Re: Debian Buster release to partially drop non-systemd support
- Date: Tue, 16 Oct 2018 21:36:30 +0200
- From: Adam Borowski <kilobyte@xxxxxxxxxx>
- Subject: Re: Debian Buster release to partially drop non-systemd support
On Tue, Oct 16, 2018 at 08:38:06PM +0200, Bastian Blank wrote:
> On Tue, Oct 16, 2018 at 07:20:24PM +0200, Adam Borowski wrote:
> > On Tue, Oct 16, 2018 at 05:54:34PM +0200, Petter Reinholdtsen wrote:
> > > Absolutely. And the sysvinit boot system have lots of unsolved problems
> > > we never got around to figuring out, related to disk and other device
> > > setup. The main cause is the fact that the linux kernel is no longer
> > > predicatble and sequencial, but asynchonous. No amount of wishful
> > > thinking is going to bring is back to a world where static sequencing of
> > > boot events is going to handle all the interdependencies.
> > Systemd fails to solve them as well -- while introducing a lot of unsolved
> > problems on its own, such as degraded RAID problems (no, it's not possible
> > do to that in an event-driven way, you need a static sequence in at least
> > some cases).
> But in the case of degraded RAID the system _is_ already broken. How
> does a non-event-driven solution work for it?

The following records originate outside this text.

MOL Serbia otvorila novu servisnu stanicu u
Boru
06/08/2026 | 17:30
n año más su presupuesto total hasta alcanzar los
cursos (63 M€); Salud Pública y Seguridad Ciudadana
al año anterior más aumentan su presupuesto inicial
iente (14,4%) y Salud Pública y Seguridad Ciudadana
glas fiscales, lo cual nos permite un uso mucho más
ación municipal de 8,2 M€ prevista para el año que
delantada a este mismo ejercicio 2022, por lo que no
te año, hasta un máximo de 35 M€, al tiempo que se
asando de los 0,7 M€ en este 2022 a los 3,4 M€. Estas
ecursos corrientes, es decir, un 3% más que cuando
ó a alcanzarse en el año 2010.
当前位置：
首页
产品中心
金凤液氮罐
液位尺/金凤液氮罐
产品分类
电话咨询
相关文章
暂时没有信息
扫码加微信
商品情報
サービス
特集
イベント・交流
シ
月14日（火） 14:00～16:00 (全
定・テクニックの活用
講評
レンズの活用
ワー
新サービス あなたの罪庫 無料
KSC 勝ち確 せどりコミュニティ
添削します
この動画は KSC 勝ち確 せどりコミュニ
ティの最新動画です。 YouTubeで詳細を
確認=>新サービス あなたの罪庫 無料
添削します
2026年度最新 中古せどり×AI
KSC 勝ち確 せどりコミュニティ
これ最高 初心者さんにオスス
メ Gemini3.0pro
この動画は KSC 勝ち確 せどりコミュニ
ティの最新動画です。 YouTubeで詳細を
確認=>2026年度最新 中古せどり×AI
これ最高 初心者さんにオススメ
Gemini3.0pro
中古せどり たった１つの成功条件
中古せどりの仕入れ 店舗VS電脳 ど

1. MD timeouts then proceeds
2. btrfs stops unless -odegraded is given
Neither works if systemd is managing mounting, both work with mountall.
As I don't use systemd my data about MD+systemd might be stale, but judging
from a recent flamewar on linux-btrfs, this is still fundamentally broken
Systemd's algorithm for btrfs RAID is:
* take the device named in fstab (one of RAID parts)

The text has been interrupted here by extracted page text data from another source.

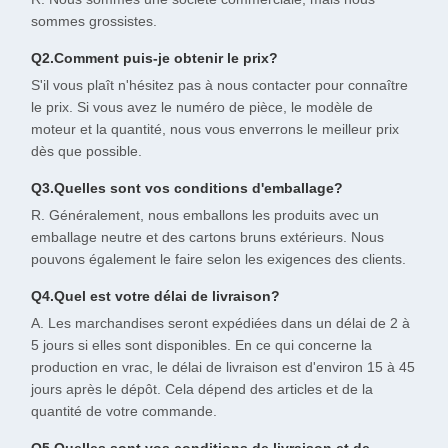
sommes grossistes.
Q2.Comment puis-je obtenir le prix?
S'il vous plaît n'hésitez pas à nous contacter pour connaître
le prix. Si vous avez le numéro de pièce, le modèle de
moteur et la quantité, nous vous enverrons le meilleur prix
dès que possible.
Q3.Quelles sont vos conditions d'emballage?
R. Généralement, nous emballons les produits avec un
emballage neutre et des cartons bruns extérieurs. Nous
pouvons également le faire selon les exigences des clients.
Q4.Quel est votre délai de livraison?
A. Les marchandises seront expédiées dans un délai de 2 à
5 jours si elles sont disponibles. En ce qui concerne la
production en vrac, le délai de livraison est d'environ 15 à 45
jours après le dépôt. Cela dépend des articles et de la
quantité de votre commande.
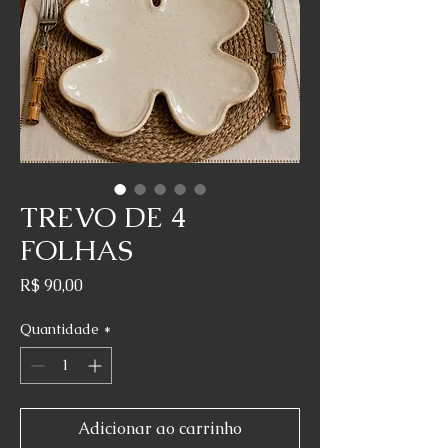
TREVO DE 4
FOLHAS
Preço
R$ 90,00
Quantidade
*
Adicionar ao carrinho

* wait for it, query for fsid and number of devices it knows about
* endlessly wait until that number of devices with the given fsid pop up
* if the filesystem gets mounted by the user anyway, unmount it (?!?)
That's neither required nor sufficient to successfully mount. In slightly
convoluted (but not entirely unrealistic) scenarios the mount might even
succeed non-degraded! (The first device might have a stale idea about the
filesystem's layout, that's ok.) In general, there's no way to know if a
mount will succeed other than to actually try it (and at most back off at
the last moment). You need to read the chunk tree to know if you have
enough data to proceed: a non-degraded mount needs all replicas of every
block group, a degraded mount needs enough to recover the data -- which is
not the same as "X devices are present".
Thus, instead of trying to be smarter than the kernel, it's better to
request the mount and let the kernel do the job.
⣾⠁⢰⠒⠀⣿⡁ 10 people enter a bar: 1 who understands binary,
⢿⡄⠘⠷⠚⠋⠀ 1 who doesn't, D who prefer to write it as hex,
⠈⠳⣄⠀⠀⠀⠀ and 1 who narrowly avoided an off-by-one error.